__THE TASK__
Using the data beneath, show every line that includes the word "esenciales".

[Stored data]
↓

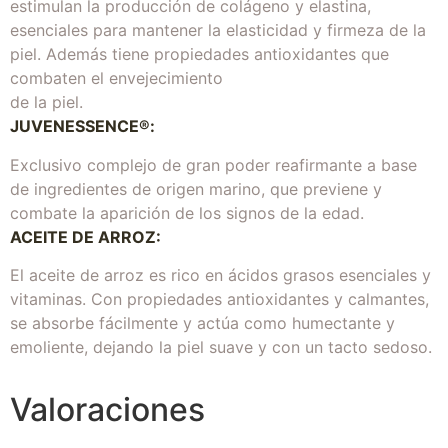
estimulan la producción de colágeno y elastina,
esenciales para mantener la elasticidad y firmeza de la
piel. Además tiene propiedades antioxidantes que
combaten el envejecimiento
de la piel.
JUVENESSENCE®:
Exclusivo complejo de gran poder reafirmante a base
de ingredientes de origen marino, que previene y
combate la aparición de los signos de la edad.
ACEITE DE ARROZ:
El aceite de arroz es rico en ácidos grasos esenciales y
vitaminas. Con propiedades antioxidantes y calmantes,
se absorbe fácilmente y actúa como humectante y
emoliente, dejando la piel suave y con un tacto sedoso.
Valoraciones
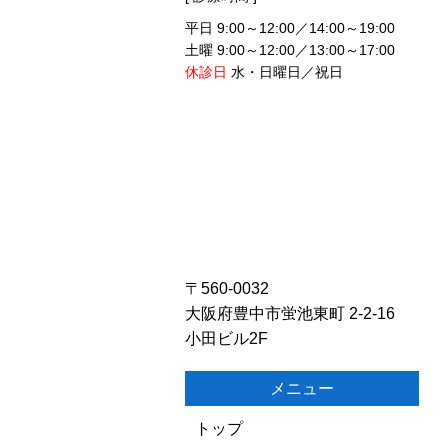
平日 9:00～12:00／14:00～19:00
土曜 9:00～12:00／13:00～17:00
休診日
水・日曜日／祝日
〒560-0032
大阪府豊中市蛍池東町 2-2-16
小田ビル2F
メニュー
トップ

↑

__ANSWER TO THE EXERCISE__
esenciales para mantener la elasticidad y firmeza de la
El aceite de arroz es rico en ácidos grasos esenciales y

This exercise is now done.